→ **Task details**:
Scan the entries for the word "hänen", and copy every line where it appears.

→ **Working data**:
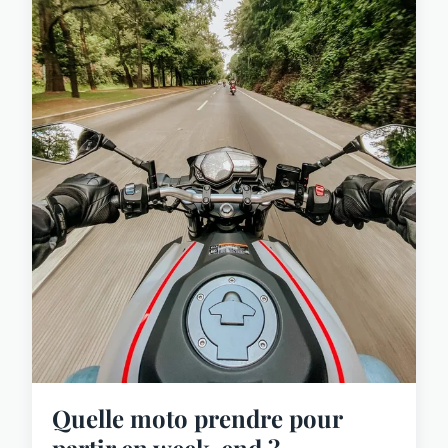
Quelle moto prendre pour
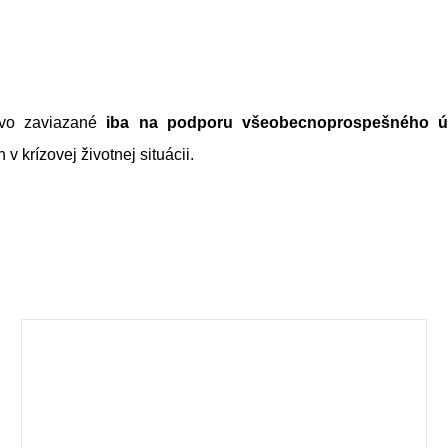
ovo zaviazané
iba na podporu všeobecnoprospešného ú
v krízovej životnej situácii.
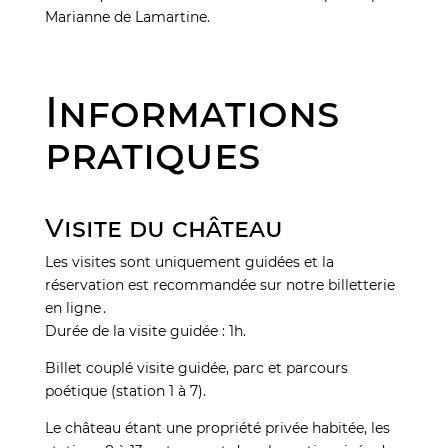
Marianne de Lamartine.
Informations
pratiques
Visite du château
Les visites sont uniquement guidées et la
réservation est recommandée sur notre billetterie
en ligne .
Durée de la visite guidée : 1h.
Billet couplé visite guidée, parc et parcours
poétique (station 1 à 7).
Le château étant une propriété privée habitée, les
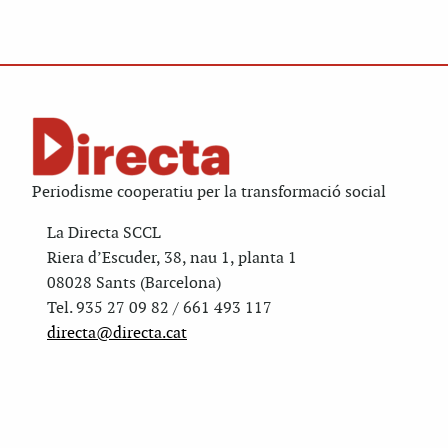
Periodisme cooperatiu per la transformació social
La Directa SCCL
Riera d’Escuder, 38, nau 1, planta 1
08028 Sants (Barcelona)
Tel. 935 27 09 82 / 661 493 117
directa@directa.cat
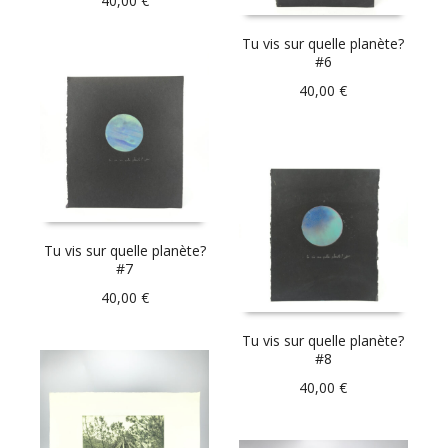
40,00
€
Tu vis sur quelle planète?
#6
40,00
€
Tu vis sur quelle planète?
#7
40,00
€
Tu vis sur quelle planète?
#8
40,00
€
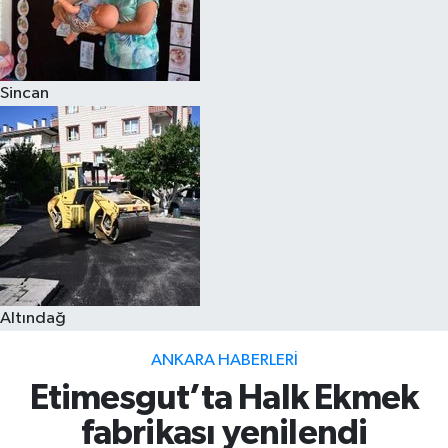
Sincan
Altındağ
ANKARA HABERLERI
Etimesgut’ta Halk Ekmek
fabrikası yenilendi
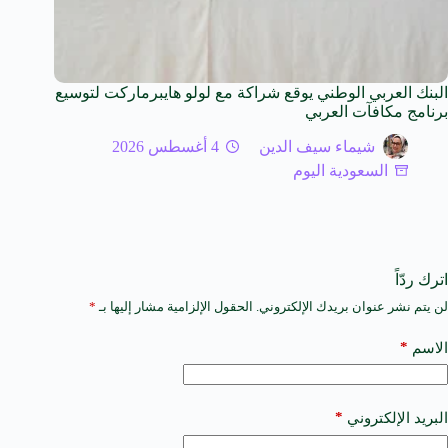
البنك العربي الوطني يوقع شراكة مع لولو هايبرماركت لتوسيع
برنامج مكافآت العربي
شيماء سيف الدين
4 أغسطس 2026
السعودية اليوم
اترك ردّاً
لن يتم نشر عنوان بريدك الإلكتروني.
الحقول الإلزامية مشار إليها بـ
*
A
l
t
*
الاسم
e
r
n
a
*
البريد الإلكتروني
t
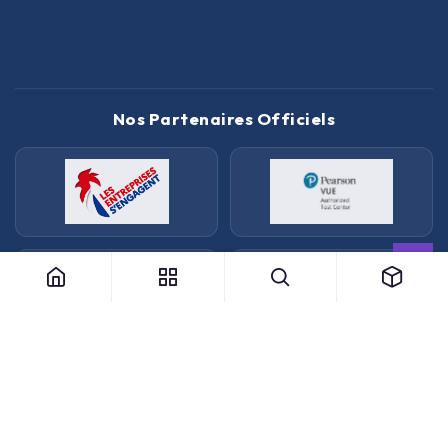
Nos Partenaires Officiels
Bon d'examen AWS fondation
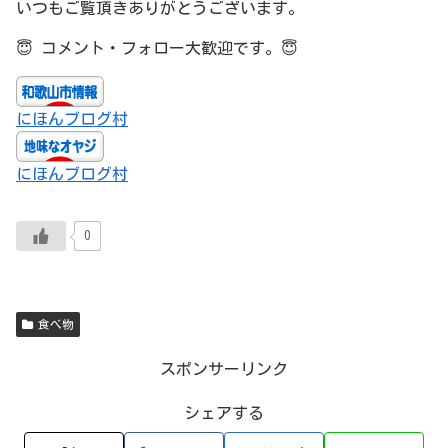
いつもご覧頂きありがとうございます。
😇
コメント・フォロー大歓迎です。
😇
にほんブログ村
にほんブログ村
0
食べ物
スポンサーリンク
シェアする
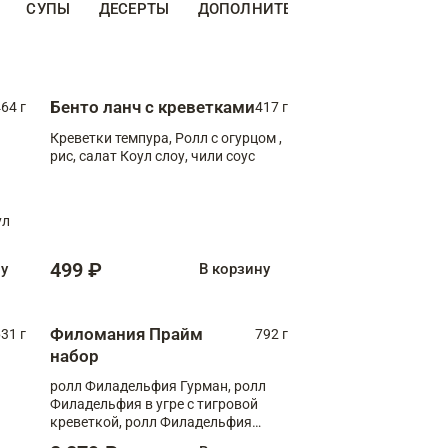
СУПЫ
ДЕСЕРТЫ
ДОПОЛНИТЕЛЬНО
НАПИТКИ
Бенто ланч с креветками
64 г
417 г
Креветки темпура, Ролл с огурцом ,
рис, салат Коул слоу, чили соус
ул
499 ₽
ну
В корзину
Филомания Прайм
31 г
792 г
набор
ролл Филадельфия Гурман, ролл
Филадельфия в угре с тигровой
креветкой, ролл Филадельфия
Прайм с двойным лососем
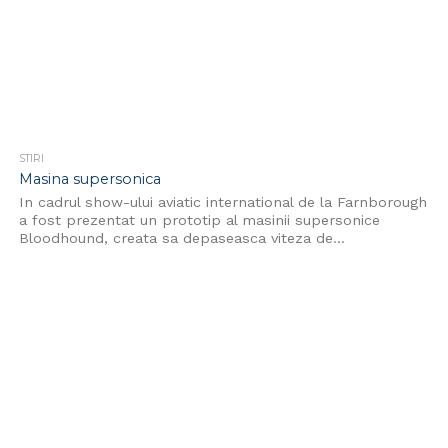
STIRI
Masina supersonica
In cadrul show-ului aviatic international de la Farnborough
a fost prezentat un prototip al masinii supersonice
Bloodhound, creata sa depaseasca viteza de...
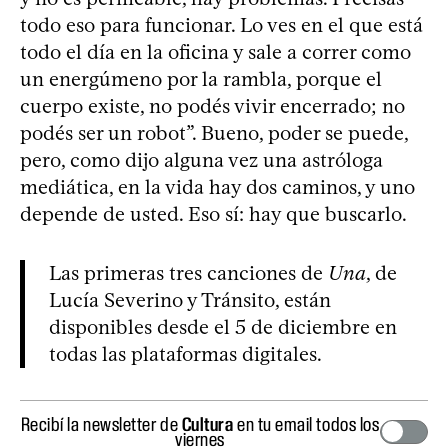
todo eso para funcionar. Lo ves en el que está
todo el día en la oficina y sale a correr como
un energúmeno por la rambla, porque el
cuerpo existe, no podés vivir encerrado; no
podés ser un robot”. Bueno, poder se puede,
pero, como dijo alguna vez una astróloga
mediática, en la vida hay dos caminos, y uno
depende de usted. Eso sí: hay que buscarlo.
Las primeras tres canciones de
Una
, de
Lucía Severino y Tránsito, están
disponibles desde el 5 de diciembre en
todas las plataformas digitales.
Recibí la newsletter de
Cultura
en tu email todos los
viernes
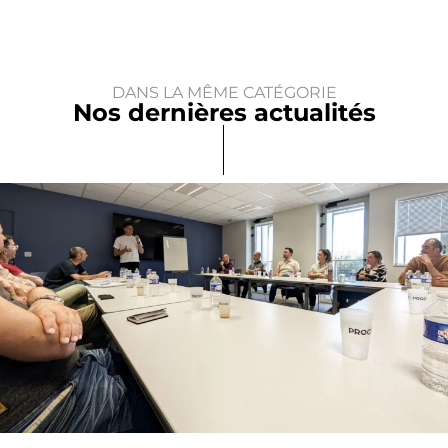
DANS LA MÊME CATÉGORIE
Nos dernières actualités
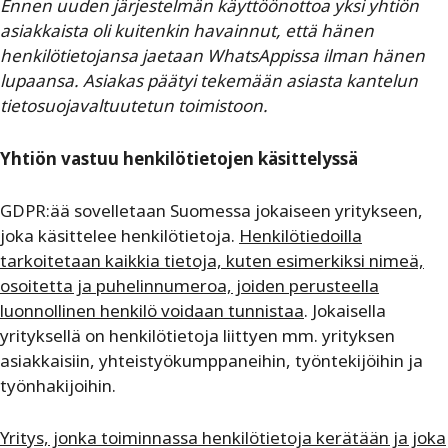
Ennen uuden järjestelmän käyttöönottoa yksi yhtiön
asiakkaista oli kuitenkin havainnut, että hänen
henkilötietojansa jaetaan WhatsAppissa ilman hänen
lupaansa. Asiakas päätyi tekemään asiasta kantelun
tietosuojavaltuutetun toimistoon.
Yhtiön vastuu henkilötietojen käsittelyssä
GDPR:ää sovelletaan Suomessa jokaiseen yritykseen,
joka käsittelee henkilötietoja.
Henkilötiedoilla
tarkoitetaan kaikkia tietoja, kuten esimerkiksi nimeä,
osoitetta ja puhelinnumeroa, joiden perusteella
luonnollinen henkilö voidaan tunnistaa
. Jokaisella
yrityksellä on henkilötietoja liittyen mm. yrityksen
asiakkaisiin, yhteistyökumppaneihin, työntekijöihin ja
työnhakijoihin.
Yritys, jonka toiminnassa henkilötietoja kerätään ja joka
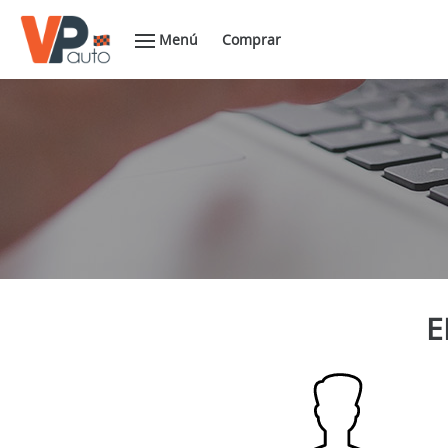
Menú
Comprar
E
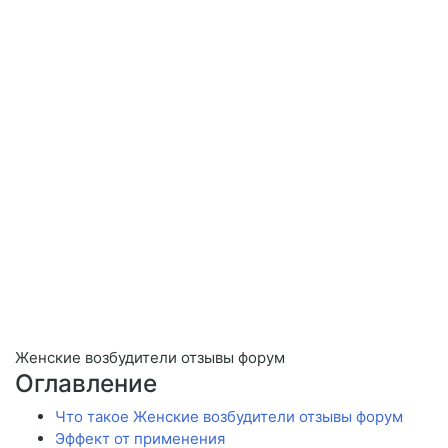
Женские возбудители отзывы форум
Оглавление
Что такое Женские возбудители отзывы форум
Эффект от применения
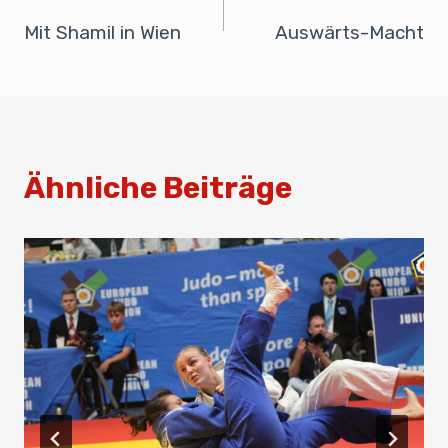
o
n
p
Mit Shamil in Wien
Auswärts-Macht
o
p
k
Ähnliche Beiträge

→ **The completed task**:
asiakkaista oli kuitenkin havainnut, että hänen
henkilötietojansa jaetaan WhatsAppissa ilman hänen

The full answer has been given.